There is an ongoing trend towards less invasive medical procedures. This is best illustrated in the fields of cardiology and vascular surgery, where treatment is nowadays more often based on catheter-based procedures rather than open surgery: e.g. treatment of occluded blood vessels using coronary angioplasty or the stenting of peripheral arteries. This trend is also observable in neurology: for example, catheter-based coiling of brain aneurysms is now preferred above surgical clipping when possible. Recently, it has been proposed that intravascular recording of electrical signals (intravascular electroencephalography or ivEEG) could aid in the diagnosis and work-up of epilepsy patients. In ivEEG electrical signals are recorded from a dedicated electrode which is placed in a blood vessel (vein or artery) near the region of interest in the brain.
Vascular access to the large vessels of the brain, such as the medial cerebral artery or the superior sagittal sinus, is frequently obtained during therapeutic interventional procedures. However, recording ivEEG in specific regions will require navigating the catheter-based electrode through the brain vasculature to the region of interest. This may involve passing through small blood vessels and require navigation of difficult vascular paths such as sharp turns.
The goal of this thesis is to estimate the feasibility of obtaining vascular access to specific brain regions for ivEEG recording by modeling the topology of the vasculature of the human brain. The topology of the vasculature of the human brain can be derived from in-vivo imaging (such as MRI) or ex-vivo imaging (such as vascular casting).

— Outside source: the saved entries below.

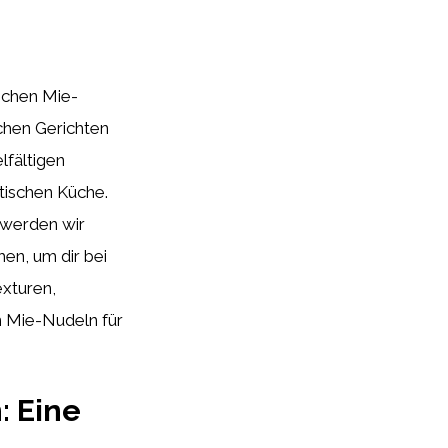
schen Mie-
schen Gerichten
lfältigen
tischen Küche.
werden wir
en, um dir bei
exturen,
 Mie-Nudeln für
: Eine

The student should first study the literature regarding the technical aspects of neuro-interventional procedures, segmentation of medical images, and modeling of vascular topology. Macroscopic models of the topology of the cerebral vasculature will then be developed based on in-vivo (human) and ex-vivo (bovine) data. Once the topology is well-known, the accessibility of specific brain regions will be estimated by applying certain conditions to the navigation of the catheter-based electrode: minimum vessel diameter, maximum angle of turns, etc. This will yield a map of the vascular accessibility of regions within the human brain, which can then be used to plan interventional procedures such as ivEEG recording.